Of course, you wouldn’t have to use Box. Assuming we have sufficient APIs available, people can write their own methods, such as something to do arena allocation…

let arena = Arena::new();
let result = arena.new_with(|| return_dyn());

…or perhaps a hypothetical maybe_box, which would use a buffer if that’s big enough, and use box otherwise:

let mut big_buf = [0; 1024];
let result = maybe_box(&mut big_buf, || return_dyn()).await;

If we add postfix macros, then we might even support something like return_dyn.maybe_box!(&mut big_buf), though I’m not sure if the current proposal would support that or not.

What are unsized return values?

This idea of returning dyn Future is sometimes called “unsized return values”, as functions can now return values of “unsized” type (i.e., types who size is not statically known). They’ve been proposed in RFC 2884 by Olivier Faure, and I believe there were some earlier RFCs as well. The .box operator, meanwhile, has been a part of “nightly Rust” since approximately forever, though its currently written in prefix form, i.e., box foo².

The primary motivation for both unsized-return-values and .box has historically been efficiency: they permit in-place initialization in cases where it is not possible today. For example, if I write Box::new([0; 1024]) today, I am technically allocating a [0; 1024] buffer on the stack and then copying it into the box:

// First evaluate the argument, creating the temporary:
let temp: [u8; 1024] = ...;

// Then invoke `Box::new`, which allocates a Box...
let box: *const T = allocate_memory();

// ...and copies the memory in.
std::ptr::write(box, temp);

The optimizer may be able to fix that, but it’s not trivial. If you look at the order of operations, it requires making the allocation happen before the arguments are allocated. LLVM considers calls to known allocators to be “side-effect free”, but promoting them is still risky, since it means that more memory is allocated earlier, which can lead to memory exhaustion. The point isn’t so much to look at exactly what optimizations LLVM will do in practice, so much as to say that it is not trivial to optimize away the temporary: it requires some thoughtful heuristics.

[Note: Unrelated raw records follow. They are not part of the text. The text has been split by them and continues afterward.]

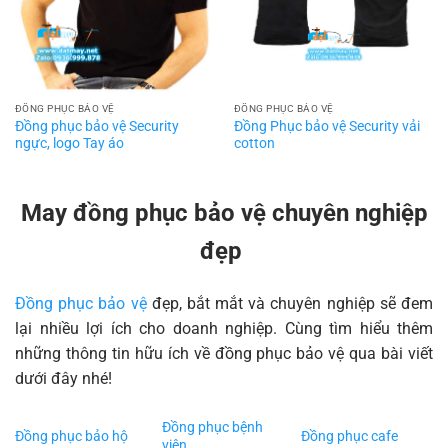
ĐỒNG PHỤC BẢO VỆ
ĐỒNG PHỤC BẢO VỆ
Đồng Phục bảo vệ Security vải
Đồng phục bảo vệ Security
cotton
ngực, logo Tay áo
May đồng phục bảo vệ chuyên nghiệp
đẹp
Đồng phục bảo vệ
đẹp, bắt mắt và chuyên nghiệp sẽ đem
lại nhiều lợi ích cho doanh nghiệp. Cùng tìm hiểu thêm
những thông tin hữu ích về đồng phục bảo vệ qua bài viết
dưới đây nhé!
Đồng phục bệnh
Đồng phục bảo hộ
Đồng phục cafe
viện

How would unsized return values work?

This merits a blog post of its own, and I won’t dive into details. For our purposes here, the key point is that somehow when the callee goes to return its final value, it can use whatever strategy the caller prefers to get a return point, and write the return value directly in there. RFC 2884 proposes one solution based on generators, but I would want to spend time thinking through all the alternatives before we settled on something.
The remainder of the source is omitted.